O colega parlamentar israelita Oded Forer qualificou de “traiçoeira” a decisão de Cassif de se opor ao seu país natal, acrescentando que as suas “palavras já não podem ser ouvidas enquanto o sangue dos nossos soldados e cidadãos grita do chão”.
Forer está actualmente a recolher assinaturas de legisladores numa tentativa de expulsar Cassif do Knesset. Segundo as regras do Knesset, Forer precisa de convencer 70 membros do parlamento a apoiar a sua candidatura e depois obter a aprovação do Comité da Câmara do Knesset, antes que o parlamento possa votar a expulsão de Cassif.
Mas Cassif parece gostar da agitação do cenário político volátil de Israel. “Ele é, em muitos aspectos, mais um activista do que um parlamentar”, disse Mekelberg sobre Cassif. “E o que você vê é o que você obtém.”
Cassif perdeu amigos no ataque do Hamas, que matou cerca de 1.139 pessoas. Na verdade, numa entrevista de 19 de Outubro de 2023 à Waging Nonviolence, com sede em Nova Iorque, ele chamou a incursão do Hamas de “moralmente desprezível”.

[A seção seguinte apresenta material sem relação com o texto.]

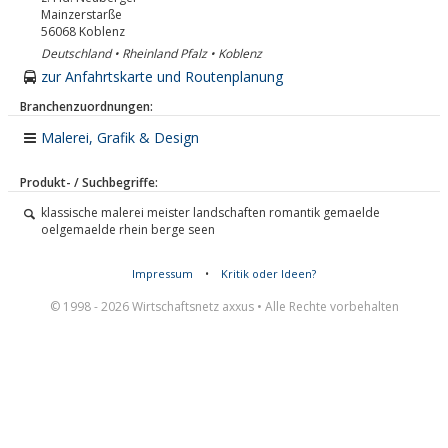
Mainzerstarße
56068
Koblenz
Deutschland • Rheinland Pfalz • Koblenz
zur Anfahrtskarte und Routenplanung
Branchenzuordnungen:
Malerei, Grafik & Design
Produkt- / Suchbegriffe:
klassische malerei meister landschaften romantik gemaelde
oelgemaelde rhein berge seen
Impressum
•
Kritik oder Ideen?
© 1998 - 2026 Wirtschaftsnetz axxus • Alle Rechte vorbehalten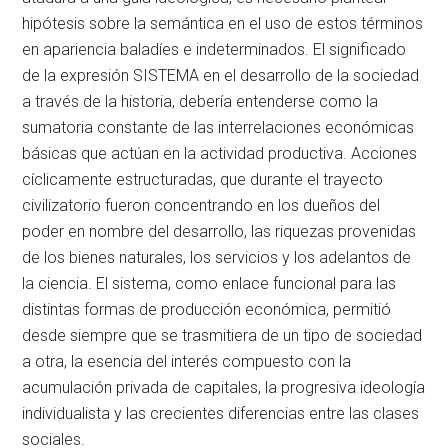
hipótesis sobre la semántica en el uso de estos términos
en apariencia baladíes e indeterminados. El significado
de la expresión SISTEMA en el desarrollo de la sociedad
a través de la historia, debería entenderse como la
sumatoria constante de las interrelaciones económicas
básicas que actúan en la actividad productiva. Acciones
cíclicamente estructuradas, que durante el trayecto
civilizatorio fueron concentrando en los dueños del
poder en nombre del desarrollo, las riquezas provenidas
de los bienes naturales, los servicios y los adelantos de
la ciencia. El sistema, como enlace funcional para las
distintas formas de producción económica, permitió
desde siempre que se trasmitiera de un tipo de sociedad
a otra, la esencia del interés compuesto con la
acumulación privada de capitales, la progresiva ideología
individualista y las crecientes diferencias entre las clases
sociales.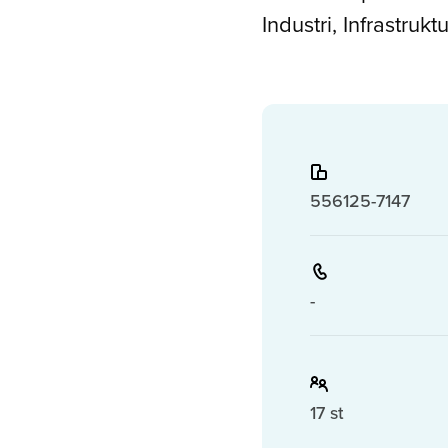
Industri, Infrastruk
556125-7147
-
17 st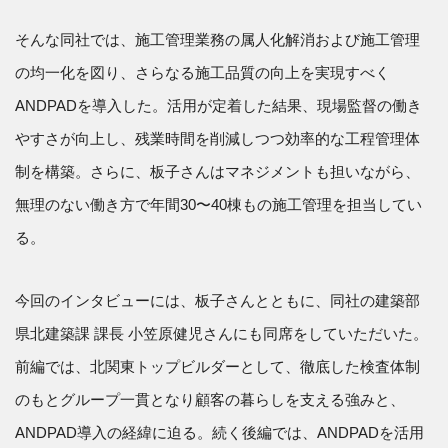
そんな同社では、施工管理業務の属人化解消および施工管理
の均一化を図り、さらなる施工品質の向上を実現すべく
ANDPADを導入した。活用が定着した結果、現場監督の働き
やすさが向上し、残業時間を削減しつつ効率的な工程管理体
制を構築。さらに、板子さんはマネジメントも担いながら、
無理のない働き方で年間30〜40棟もの施工管理を担当してい
る。
今回のインタビューには、板子さんとともに、同社の建築部
県北建築課 課長 小笠原健児さんにも同席をしていただいた。
前編では、北関東トップビルダーとして、徹底した検査体制
のもとグループ一貫となり顧客の暮らしを支える強みと、
ANDPAD導入の経緯に迫る。続く後編では、ANDPADを活用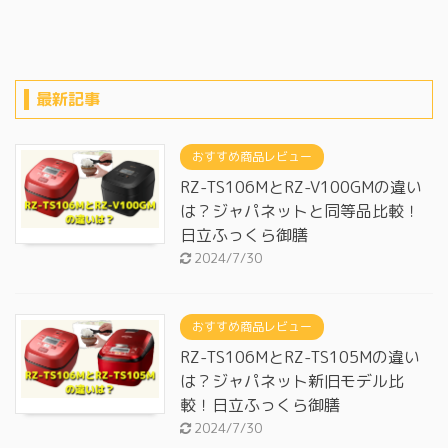
最新記事
おすすめ商品レビュー
RZ-TS106MとRZ-V100GMの違い
は？ジャパネットと同等品比較！
日立ふっくら御膳
2024/7/30
おすすめ商品レビュー
RZ-TS106MとRZ-TS105Mの違い
は？ジャパネット新旧モデル比
較！日立ふっくら御膳
2024/7/30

Mas na mesma entrevista, 12 dias depois de Israel ter começado o bombardeamento de Gaza, ele disse à organização de comunicação social sem fins lucrativos que a sua rejeição vociferante da resposta militar de Israel o levou a ser “violentamente atacado por direitistas israelitas, incluindo ameaças de morte, para minha visão”.
Ele acrescentou: “Eles simplesmente não podem tolerar e não gostariam de aceitar que eu, e todos os outros, possamos mostrar simpatia e empatia pelas pessoas inocentes em Gaza. Ao mesmo tempo que se demonstra simpatia e cuidado pelo povo de Israel. Não é uma contradição.”
O que os israelenses pró-palestinos pensam dele?
Nas redes sociais, os apoiantes globais dos direitos palestinianos elogiaram a decisão de Cassif de tornar pública a sua posição sobre o caso sul-africano do TIJ contra Israel. No entanto, no próprio Israel, as opiniões sobre ele entre a esquerda pró-Palestina são um pouco mais matizadas.
“Ele é alguém que respeitamos e apoiamos pela sua posição contra o genocídio, apesar de haver algumas diferenças políticas com alguns de nós”, disse Neta Golan, um membro activo dos Israelitas Contra o Apartheid.
Ofer Neiman, um activista israelita pró-palestiniano de Jerusalém, disse acreditar que Cassif é demasiado “brando” com o presidente russo, Vladimir Putin.
Neiman acrescentou: “Eu [also] discordo dele em… [his] relutância em considerar outras opções além da solução de dois Estados. Mas a Palestina e o genocídio são o foco aqui. Então, em poucas palavras, ele é um colega dissidente para mim.”